A cyberattack occurs every 44 seconds. These attacks target businesses as much as individuals -almost one in three businesses (31%) are now threatened by hackers at least once a week. Such threats can cause reputational damage, but business leaders need not be alarmed. Implementing rapid reactive customer communications can allow organisations to circumvent potentially severe reputational damage in the immediate aftermath of a breach.

As cyberattacks increase in frequency, businesses must mitigate accordingly

Cyberattacks are an almost inevitable part of operations for tech-driven organisations. Evidently, security precautions are implemented to mitigate the impact of these attacks, but hackers are smart. Sometimes even the strongest of environments can be breached, and leaders need to be prepared.

For example, in 2021 one of the most notorious cyberattacks in history occurred. A vulnerability was exposed in Apache Log4j, a Java-based logging utility used ubiquitously within businesses. Hackers used the logger to control victims’ computers remotely, for purposes such as sending spam, cryptocurrency mining, and ransomware attacks. Once the vulnerability was exposed, more than 100 attacks were occurring per minute.

Some of the biggest names in tech were affected by the Log4j vulnerability. Microsoft released extensive customer communications on the topic, with others such as Amazon and Google Cloud following suit.

Top tips for customer communications during a crisis

In the event of a cyberattack, the last thing businesses want to be doing is scrambling to create a reactive comms plan. Leaders should therefore ensure that a robust communications strategy is already in place and can be executed seamlessly, should an attack occur.

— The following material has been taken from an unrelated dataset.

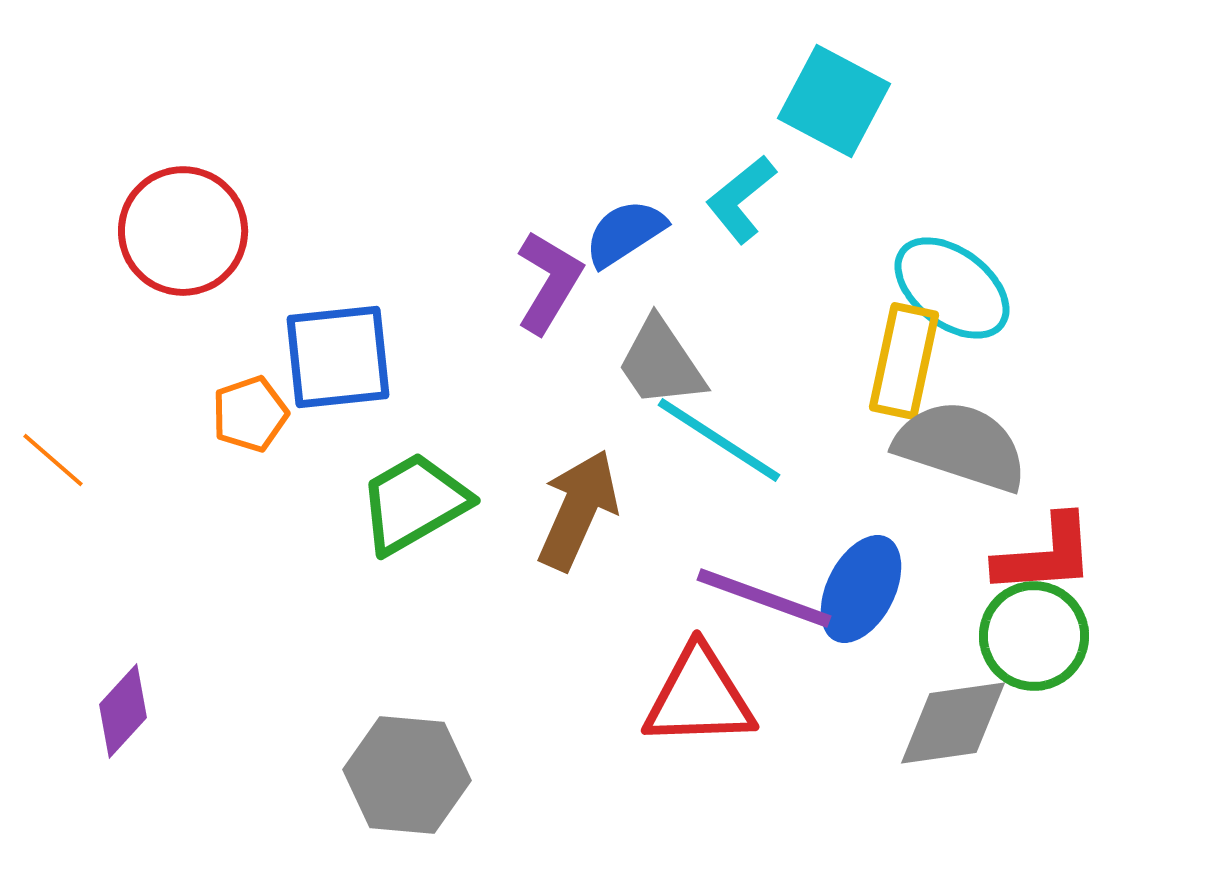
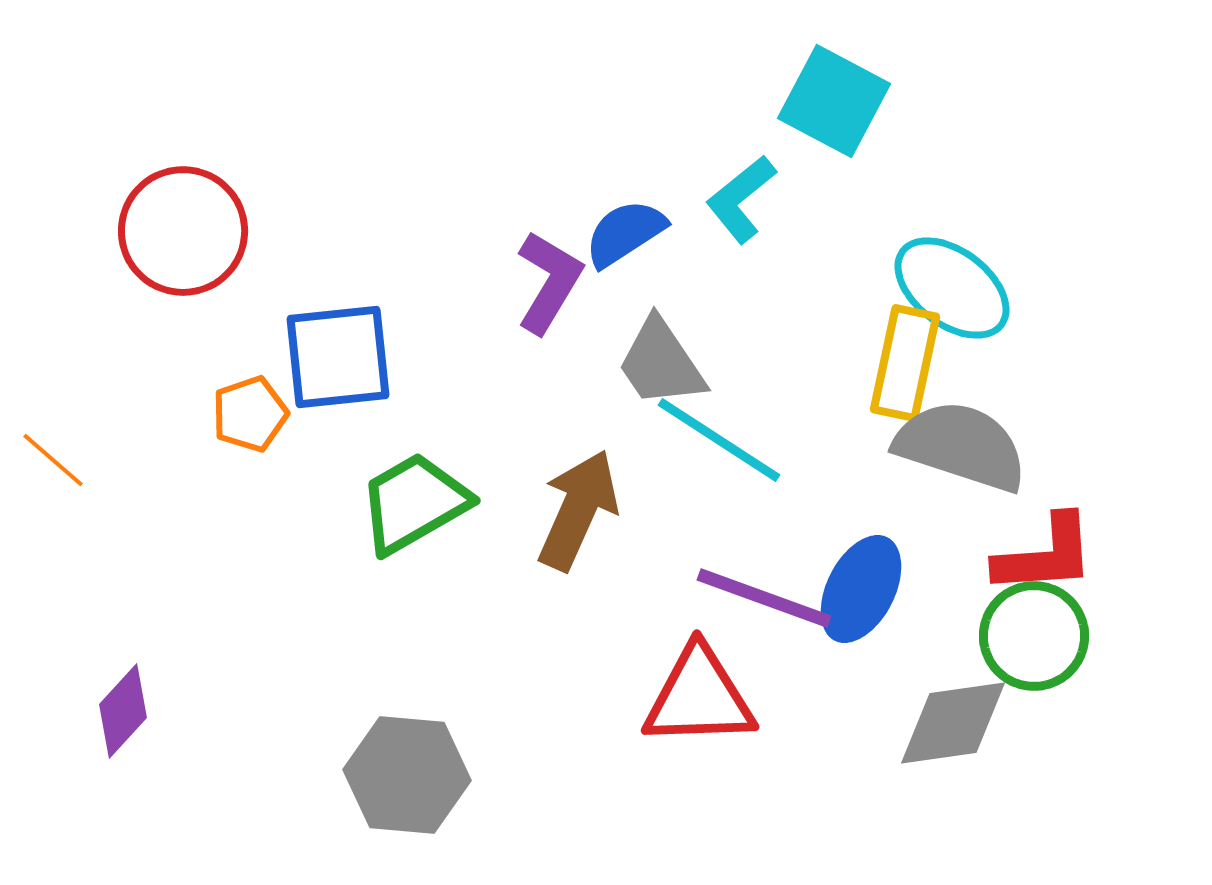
yellow rectangle: moved 1 px right, 2 px down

Firefly’s top tips for customer communications during a crisis include:

  1. Implementing honest and simple communication. Language should be kept as clear as possible and remain consistent with the business’ existing house style.
  2. Reassuring customers that the attack is under control. Messaging should include coherent steps on how the business intends to proceed, ensuring that customers feel that their data is still in safe hands.
  3. Balancing an appropriate cadence of customer communications. Customers should be updated regularly enough that they feel supported, but not so regularly that they begin to panic.

If a cyberattack is well handled, it can be an opportunity to shape a business’ reputation as resilient in the face of a crisis. Leaders who prepare and execute effective customer communications during such times are those who will retain a loyal customer base, despite a cyber threat.